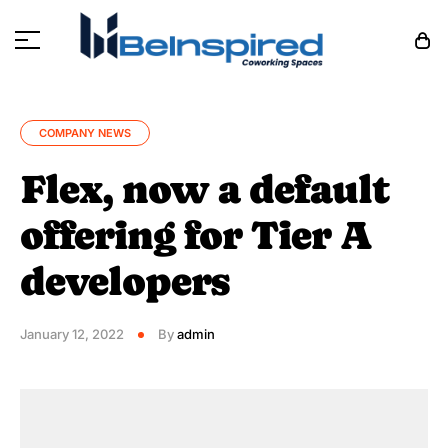
COMPANY NEWS
Flex, now a default
offering for Tier A
developers
January 12, 2022
By
admin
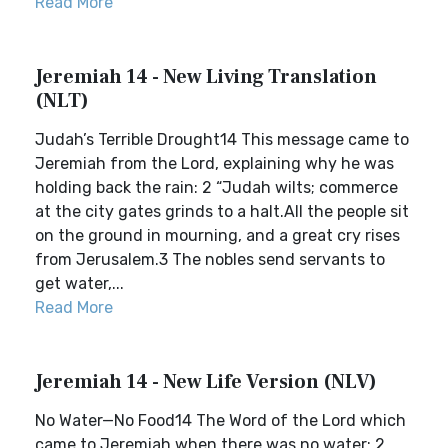
Read More
Jeremiah 14 - New Living Translation
(NLT)
Judah’s Terrible Drought14 This message came to
Jeremiah from the Lord, explaining why he was
holding back the rain: 2 “Judah wilts; commerce
at the city gates grinds to a halt.All the people sit
on the ground in mourning, and a great cry rises
from Jerusalem.3 The nobles send servants to
get water,...
Read More
Jeremiah 14 - New Life Version (NLV)
No Water—No Food14 The Word of the Lord which
came to Jeremiah when there was no water: 2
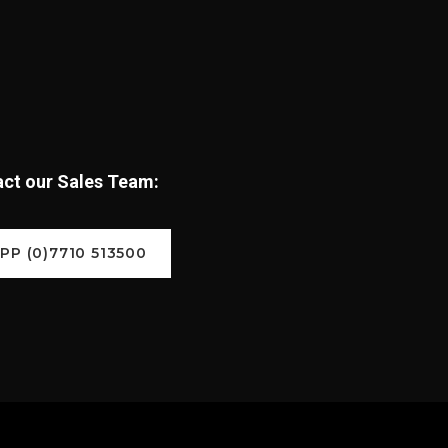
tact our Sales Team:
P (0)7710 513500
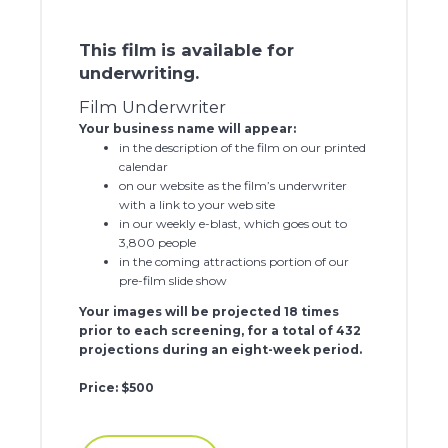
This film is available for
underwriting.
Film Underwriter
Your business name will appear:
in the description of the film on our printed
calendar
on our website as the film’s underwriter
with a link to your web site
in our weekly e-blast, which goes out to
3,800 people
in the coming attractions portion of our
pre-film slide show
Your images will be projected 18 times
prior to each screening, for a total of 432
projections during an eight-week period.
Price: $500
● ● ● ● ● ● ●
Take the material above and output only the lines from the one that contains "get water,..." through the one that contains "with a link to your web site", ends included and images left out.

» **Problem solution**:
get water,...
Read More
Jeremiah 14 - New Life Version (NLV)
No Water—No Food14 The Word of the Lord which
came to Jeremiah when there was no water: 2
tact our Sales Team:
P (0)7710 513500
This film is available for
underwriting.
Film Underwriter
Your business name will appear:
in the description of the film on our printed
calendar
on our website as the film’s underwriter
with a link to your web site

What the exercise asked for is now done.